Pascal and Fermat took the view that the prize should be divided between the two teams in proportion to their probability of winning. Assume that for each subsequent game each team has a fifty-fifty chance of winning that game. The team that has already won three games will win the championship a higher proportion of the time. Pascal proceeded to show how to calculate that proportion precisely.

Around 1650, Blaise Pascal and Pierre de Fermat solved a problem related to gambling that had been posed 150 years before. From this point forward, the concepts of probability and statistics were given a mathematical treatment.

You are So Random

Our textbook begins its discussion of probability with a section on "randomness." The word "random" is an adjective. What does it modify?

When people ask me why I am teaching, I say that it is because my daughters kept telling me, "Dad, you are so random." I thought they meant that I should give a class in statistics.

However, a mathematician would not say that you can use the word "random" to describe a person. Nor can you use "random" to describe a thing. The term "random" can only be used to describe a process.

A process is random if it can be executed repeatedly with different outcomes. Examples would be rolling a die, spinning a dreidel, or shooting an arrow at a target.
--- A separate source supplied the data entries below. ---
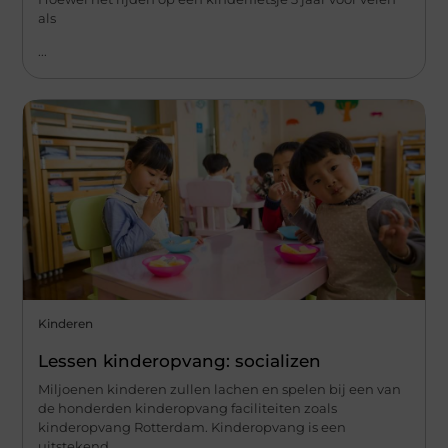
als
...
Kinderen
Lessen kinderopvang: socializen
Miljoenen kinderen zullen lachen en spelen bij een van
de honderden kinderopvang faciliteiten zoals
kinderopvang Rotterdam. Kinderopvang is een
uitstekend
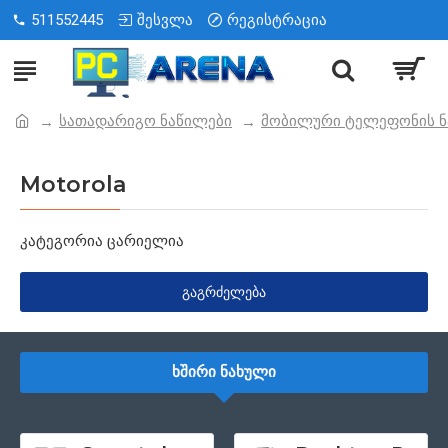
511552445
შესვლა
რეგისტრაცია
სათადარიგო ნაწილები
მობილური ტელეფონის ნ
Motorola
კატეგორია ცარიელია
ᲒᲐᲒᲠᲫᲔᲚᲔᲑᲐ
ᲮᲨᲘᲠᲘ ᲜᲐᲮᲣᲚᲘ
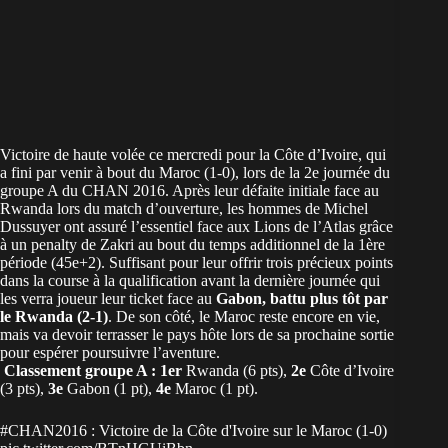
Victoire de haute volée ce mercredi pour la Côte d’Ivoire, qui
a fini par venir à bout du Maroc (1-0), lors de la 2e journée du
groupe A du CHAN 2016. Après leur défaite initiale face au
Rwanda lors du match d’ouverture, les hommes de Michel
Dussuyer ont assuré l’essentiel face aux Lions de l’Atlas grâce
à un penalty de Zakri au bout du temps additionnel de la 1ère
période (45e+2). Suffisant pour leur offrir trois précieux points
dans la course à la qualification avant la dernière journée qui
les verra joueur leur ticket face au
Gabon, battu plus tôt par
le Rwanda (2-1)
. De son côté, le Maroc reste encore en vie,
mais va devoir terrasser le pays hôte lors de sa prochaine sortie
pour espérer poursuivre l’aventure.
Classement groupe A :
1er
Rwanda (6 pts),
2e
Côte d’Ivoire
(3 pts),
3e
Gabon (1 pt),
4e
Maroc (1 pt).
#CHAN2016
: Victoire de la Côte d'Ivoire sur le Maroc (1-0)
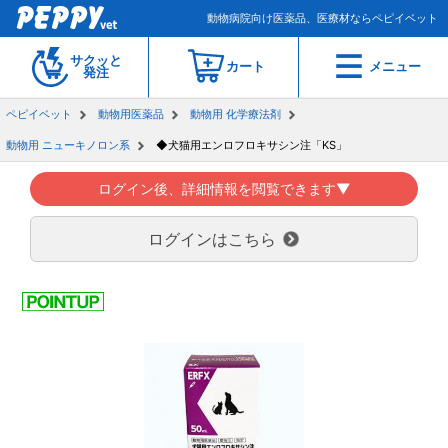
動物病院向け医薬品、医療材ならペピイベット
サクッと
カート
メニュー
発注
ペピイベット
動物用医薬品
動物用 化学療法剤
動物用 ニューキノロン系
◆犬猫用エンロフロキサシン注「KS」
ログイン後、詳細情報を閲覧できます▼
ログインはこちら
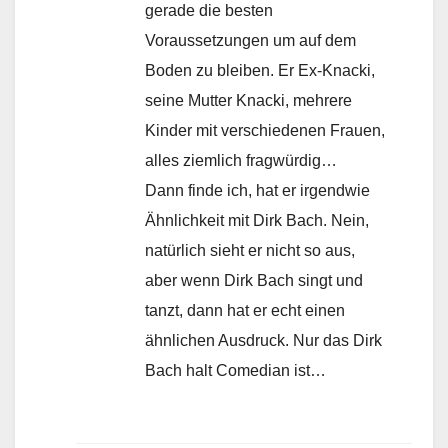
gerade die besten
Voraussetzungen um auf dem
Boden zu bleiben. Er Ex-Knacki,
seine Mutter Knacki, mehrere
Kinder mit verschiedenen Frauen,
alles ziemlich fragwürdig…
Dann finde ich, hat er irgendwie
Ähnlichkeit mit Dirk Bach. Nein,
natürlich sieht er nicht so aus,
aber wenn Dirk Bach singt und
tanzt, dann hat er echt einen
ähnlichen Ausdruck. Nur das Dirk
Bach halt Comedian ist…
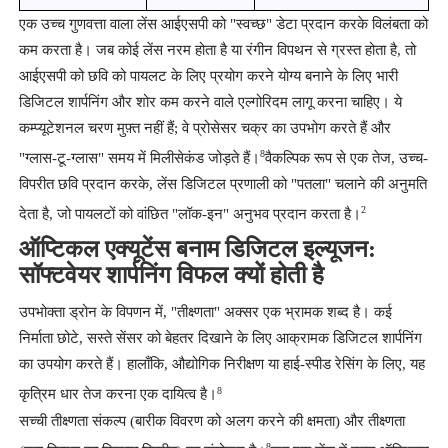
एक उच्च गुणवत्ता वाला लेंस आईएसपी को "स्वच्छ" डेटा प्रदान करके विलंबता को
कम करता है। जब कोई लेंस नरम होता है या रंगीन विपथन से ग्रस्त होता है, तो
आईएसपी को छवि को पायलट के लिए प्रयोग करने योग्य बनाने के लिए भारी
डिजिटल शार्पनिंग और शोर कम करने वाले एल्गोरिदम लागू करना चाहिए। ये
कम्प्यूटेशनल चरण मुफ़्त नहीं हैं; वे प्रोसेसर चक्र का उपभोग करते हैं और
8
"ग्लास-टू-ग्लास" समय में मिलीसेकंड जोड़ते हैं।
वैकल्पिक रूप से एक तेज, उच्च-
विपरीत छवि प्रदान करके, लेंस डिजिटल प्रणाली को "पतला" चलाने की अनुमति
2
देता है, जो पायलटों को वांछित "लॉक-इन" अनुभव प्रदान करता है।
ऑप्टिकल एक्यूटेंस बनाम डिजिटल इल्यूजन:
सॉफ्टवेयर शार्पनिंग विफल क्यों होती है
उपभोक्ता ड्रोन के विपणन में, "तीक्ष्णता" अक्सर एक भ्रामक शब्द है। कई
निर्माता छोटे, सस्ते सेंसर को बेहतर दिखाने के लिए आक्रामक डिजिटल शार्पनिंग
का उपयोग करते हैं। हालाँकि, औद्योगिक निरीक्षण या हाई-स्पीड रेसिंग के लिए, यह
8
कृत्रिम धार तेज करना एक दायित्व है।
सच्ची तीक्ष्णता संकल्प (बारीक विवरण को अलग करने की क्षमता) और तीक्ष्णता
8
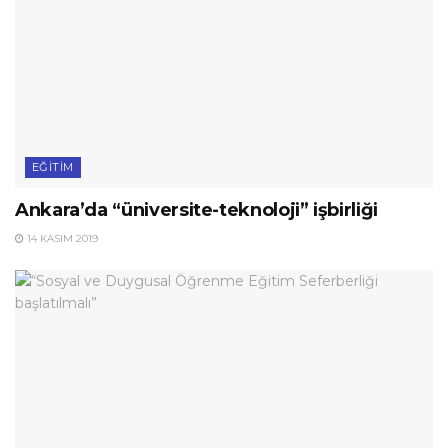
EĞITIM
Ankara’da “üniversite-teknoloji” işbirliği
14 KASIM 2019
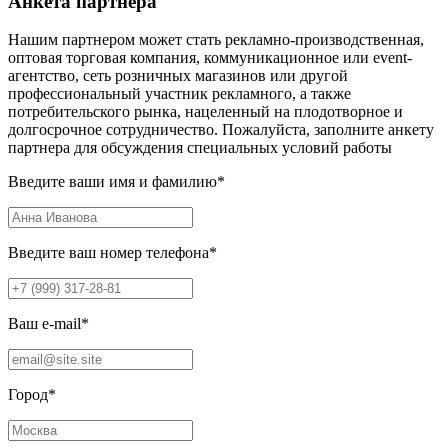
Анкета партнера
Нашим партнером может стать рекламно-производственная,
оптовая торговая компания, коммуникационное или event-
агентство, сеть розничных магазинов или другой
профессиональный участник рекламного, а также
потребительского рынка, нацеленный на плодотворное и
долгосрочное сотрудничество. Пожалуйста, заполните анкету
партнера для обсуждения специальных условий работы
Введите ваши имя и фамилию
*
Введите ваш номер телефона
*
Ваш e-mail
*
Город
*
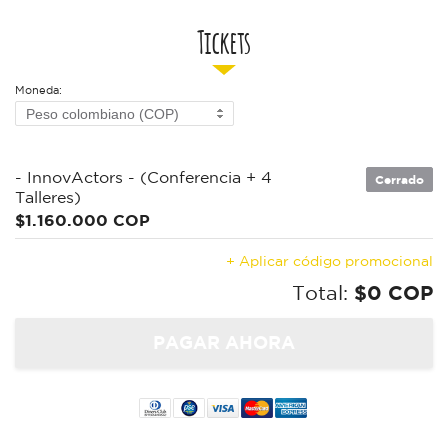
Tickets
Moneda:
- InnovActors - (Conferencia + 4
Cerrado
Talleres)
$1.160.000 COP
+ Aplicar código promocional
Total:
$0 COP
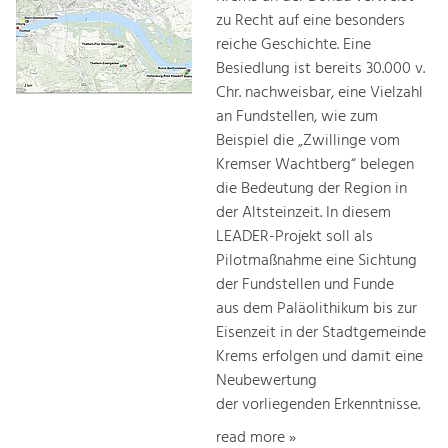
zu Recht auf eine besonders
reiche Geschichte. Eine
Besiedlung ist bereits 30.000 v.
Chr. nachweisbar, eine Vielzahl
an Fundstellen, wie zum
Beispiel die „Zwillinge vom
Kremser Wachtberg“ belegen
die Bedeutung der Region in
der Altsteinzeit. In diesem
LEADER-Projekt soll als
Pilotmaßnahme eine Sichtung
der Fundstellen und Funde
aus dem Paläolithikum bis zur
Eisenzeit in der Stadtgemeinde
Krems erfolgen und damit eine
Neubewertung
der vorliegenden Erkenntnisse.
read more »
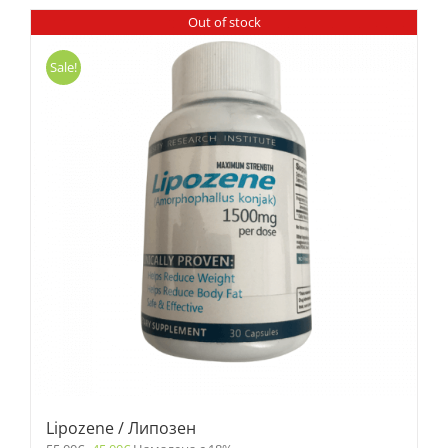
Out of stock
Sale!
Lipozene / Липозен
The opposite of random is deterministic. If a process is deterministic, then the outcome of the process is always the same. Every morning, the sun rises in the East. Every time you drop a rock, it falls to the ground.Whether or not a process is deterministic may depend on how you define the outcome of the process. For example, if you define the outcome of dropping a rock as "landing on the ground or staying in the air," then it is deterministic--it always lands on the ground. On the other hand if you define the outcome as "the number of centimeters away from my foot that the rock lands," it is random.

A process can be random without all outcomes being equally likely. The Red Sox usually win when Pedro Martinez pitches. However, they do not always win. Therefore, the outcome is random.

QUESTION: After an election, there is sometimes a recount. Should the recount always have the same outcome? Is the recount process random or deterministic?